A contare o ad avere contato una Aurora tra le proprie nonne, non sono oggi in molti e in molte. E qualunque sia il loro numero, sarà certamente inferiore di quello di coloro che hanno una Aurora come nipote.
Aurora, con Giulia e Sofia, è tra i nomi prediletti da genitori e genitrici per le loro (peraltro ormai scarse) bambine e, trattandosi di un nome ancora apertamente parlante (a differenza degli altri di successo), ci sarebbe da chiedersi come mai.
In effetti, questo presente non pare tempo di aurore. È tempo di (spesso inconsapevoli) contraddizioni però e forse le tante Aurore sono appunto tali per antifrasi. Sono le Aurore dell'occaso.
Or sono pochi anni, ossimoro divenne parola di un'atteggiata moda espressiva che, come tutte le mode, è presto tramontata. Ciò non significa che di contraddizioni il tempo non abbia continuato ad abbondare.

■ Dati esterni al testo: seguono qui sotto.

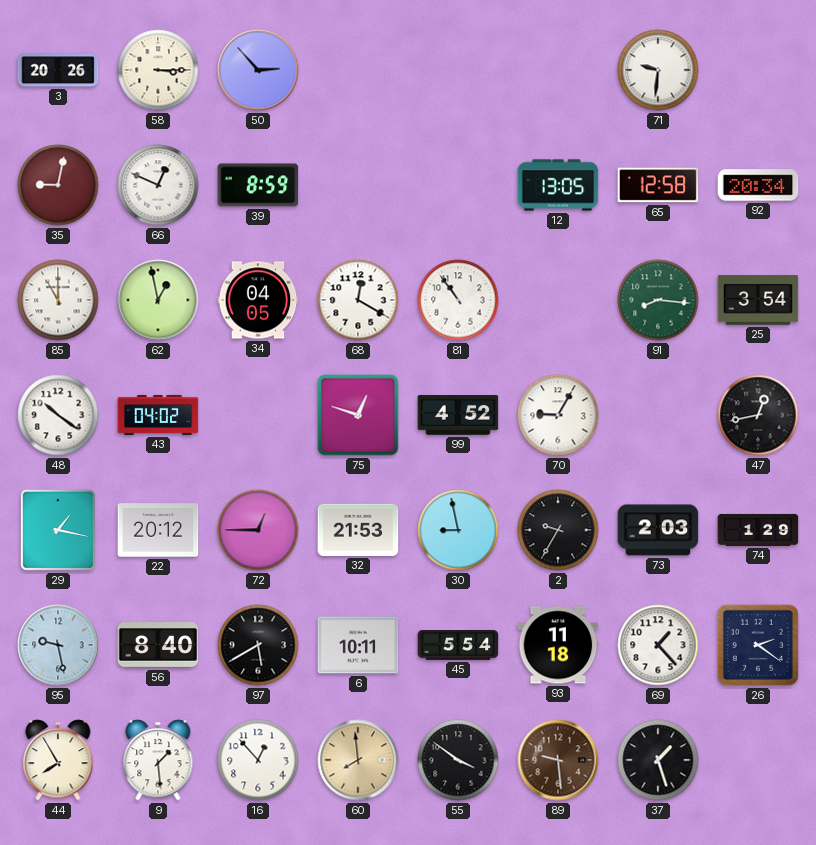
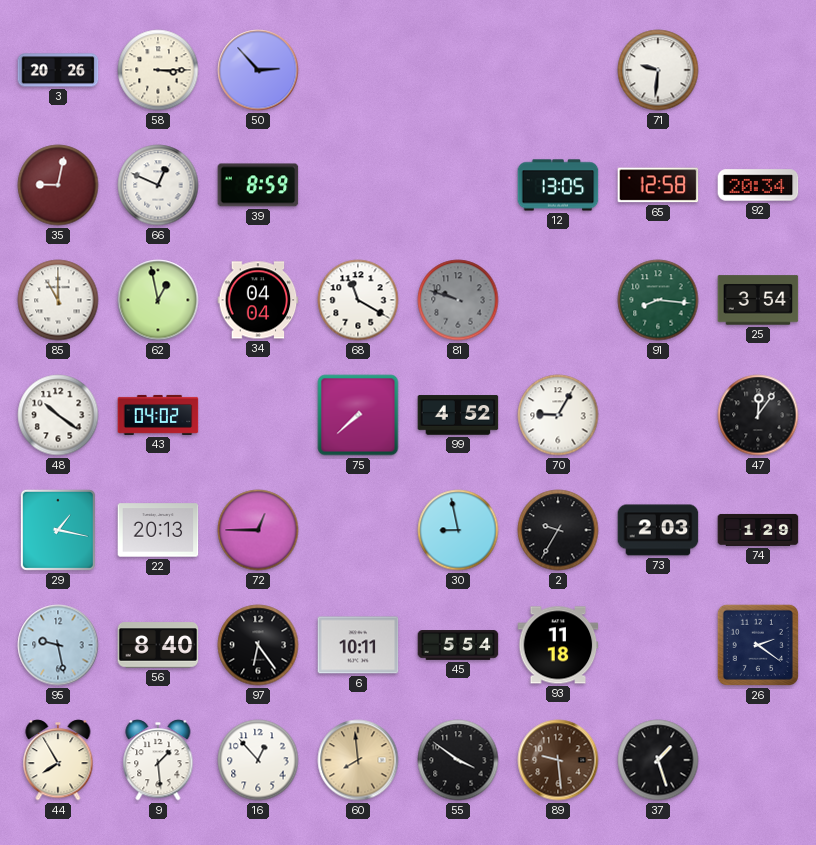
34: 04:05 -> 04:04
68: 12:20 -> 11:20
81: 10:54 -> 9:48
81 dial: white -> grey
75: 12:48 -> 7:38
47: 12:43 -> 12:06
22: 20:12 -> 20:13
32: 21:53 -> none
97: 5:40 -> 6:24
69: 1:23 -> none
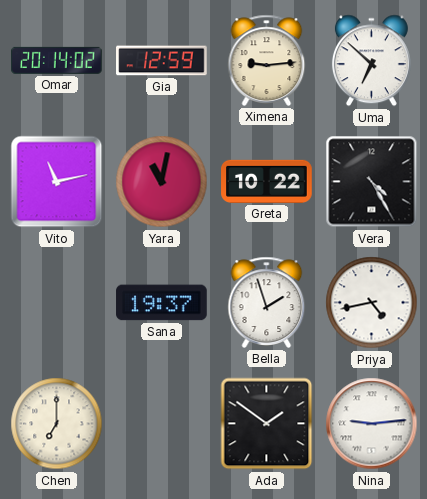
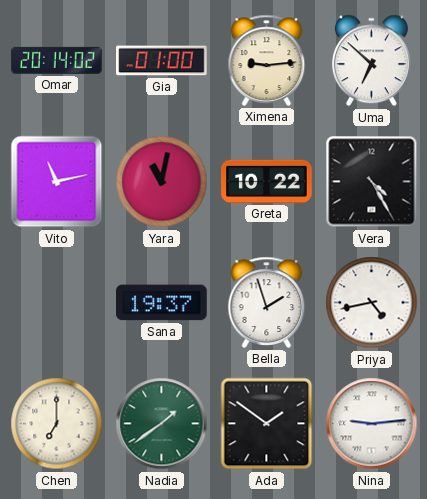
Gia: 12:59 -> 01:00
Nadia: none -> 1:39
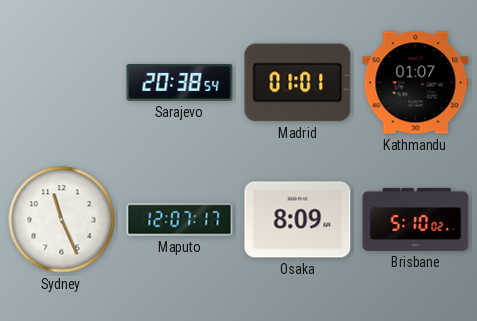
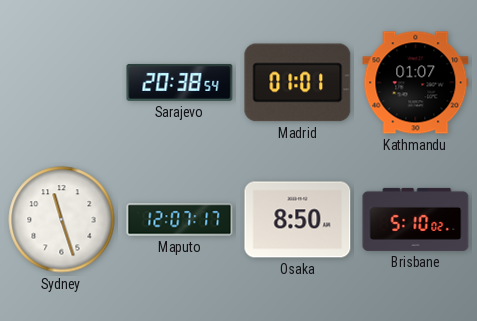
Sydney: 11:26 -> 11:27
Osaka: 8:09 -> 8:50
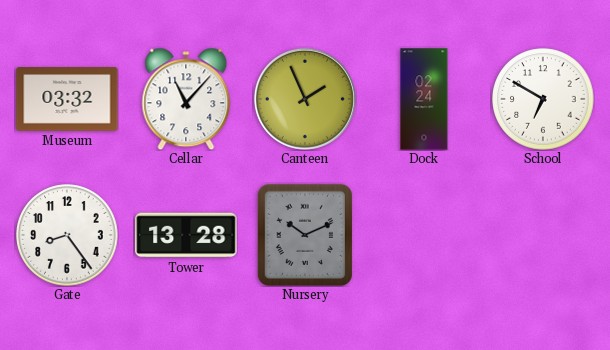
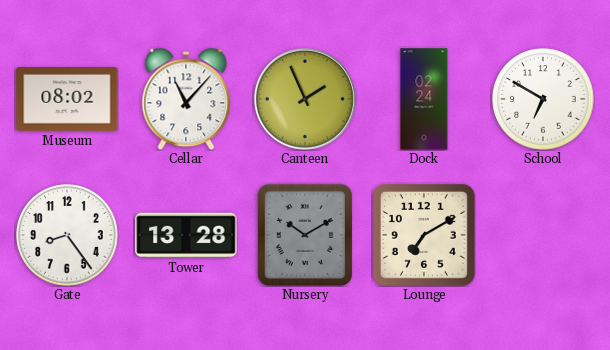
Museum: 03:32 -> 08:02
Nursery: 10:11 -> 10:10
Lounge: none -> 7:10
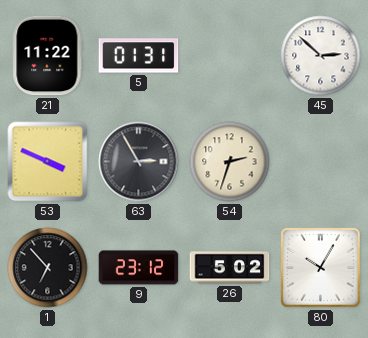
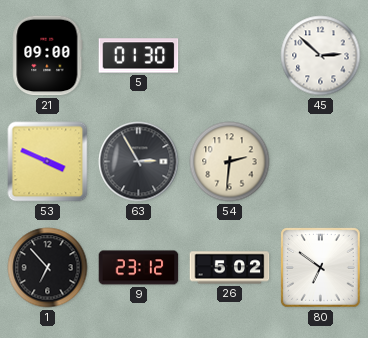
21: 11:22 -> 09:00
5: 01:31 -> 01:30
54: 2:33 -> 2:31
80: 10:05 -> 6:51
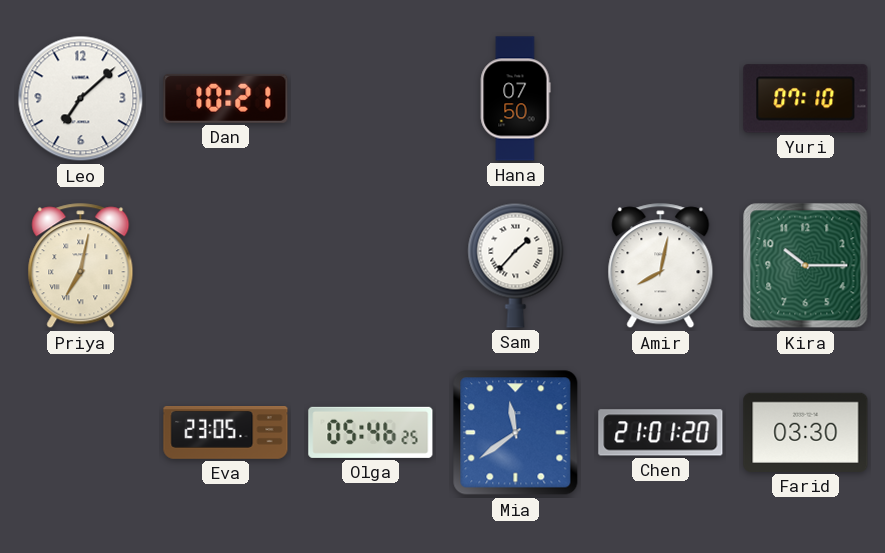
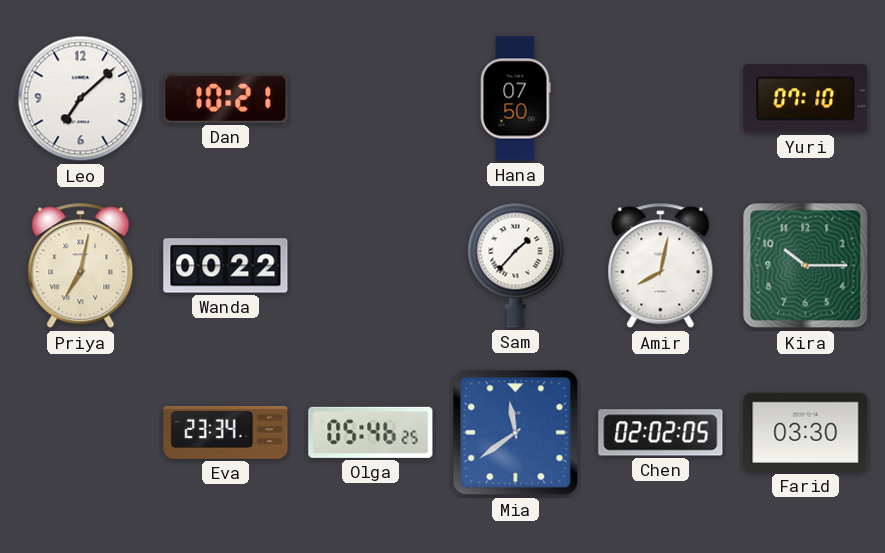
Wanda: none -> 00:22
Eva: 23:05 -> 23:34
Chen: 21:01 -> 02:02
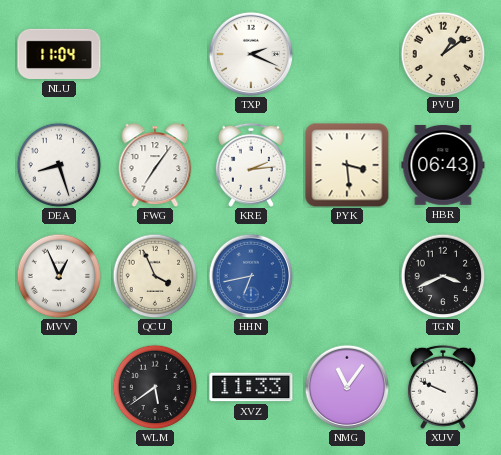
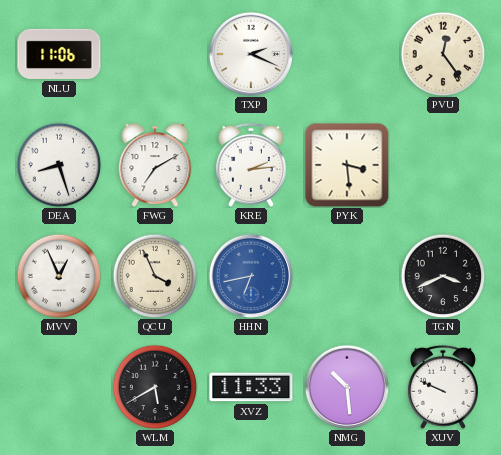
NLU: 11:04 -> 11:06
PVU: 1:09 -> 12:24
FWG: 7:06 -> 7:10
HBR: 06:43 -> none
WLM: 5:39 -> 5:40
NMG: 11:06 -> 10:29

Tra i due gruppi menzionati in apertura, Apollonio si iscrive nel primo: una sua nonna faceva Aurora. E Apollonio ha ricordi tenerissimi della fragile e minuta vecchina che frequentò intensamente dalla nascita fino all'adolescenza.
Gliela portò via un'influenza (la "Spaziale", altrimenti detta "Hong Kong"). E avvenne traslocando da un luogo all'altro della Sicilia. Così che, da morta, Aurora A., maritata S., ha finito per stabilirsi, e sono ormai undici lustri, nel camposanto di una cittadina in cui, da viva, abitò solo per diciotto giorni e senza mai lasciare il letto.
A chi ha percorso e percorre il viale di quel cimitero, scorrendo le epigrafi, come capita, la scarna lapide, sin da quando fu posta, non avrà mai detto nulla. Un nome e due date. Uno otto otto sei, uno nove sei otto vi si trova inciso, quanto agli anni.
Cinque anni prima di quel 1886, l'undici gennaio 1881, alla Scala, c'era stata la prima del "Ballo Excelsior":
Loquace testimonianza di qual fosse lo spirito di quel tempo.
Il Secolo
stupido, giunto al suo ultimo quinto, si celebrava come compiuta
realizzazione dell'avvento inarrestabile di sorti sempre più magnifiche e
sempre più progressive. Non c'era contrada che non ne fosse investita e
in cui la relativa luce non fosse nell'atto di sorgere. In cui il tempo
non apparisse come un'aurora.
Anche nella Terranova di pescatori e coltivatori di cotone affacciata sul Canale di Sicilia, dove la luce, abbagliante, non era mai mancata, a dire il vero: ma quella semplice del sole. Persino a Terranova parve dunque appropriato ai sensibili parenti chiamare Aurora una bimba, venuta per giunta alla luce nel giorno del Natale di Roma. Si aggiungeva, ultimogenita, a una nidiata con la quale si era già probabilmente assolto all'esigenza della trasmissione dei nomi di famiglia.
Terranova? Sì, Terranova di Sicilia. Parecchi decenni dopo, nel 1927, la vanagloria di un regime bramoso di antiche nobiltà onomastiche l'avrebbe ribattezzata con un nome ripescato dalla sua storia più antica. Un nome ragionevolmente mai proferito come si decise suonasse e come suona ancora adesso: Gela.
Così che Aurora aveva fatto in tempo a diventare madre ancora a Terranova. Madre anche di un Enea la cui ancora fresca assenza, quando Apollonio la conobbe, la tormentava crudamente, anche per la vana, continua, irragionevole speranza che tale assenza cessasse: per via di un miracolo.
La luce dei tempi radiosi profetizzati negli anni della nascita dell'Aurora da cui discende Apollonio non aveva infatti impedito, anzi c'era il dubbio avesse attivamente preparato prima le carneficine della Grande guerra, quindi nemmeno dopo un trentennio, l'impenetrabile oscurità in cui l'Enea da lei nato si sarebbe definitivamente disperso.
Chi aveva voluto che di Terranova si facesse Gela aveva mandato infatti l'Enea di Aurora a combattere verso un gelido Oriente, da cui, ultimo segno di vita, giunse una cartolina. Poi più nulla.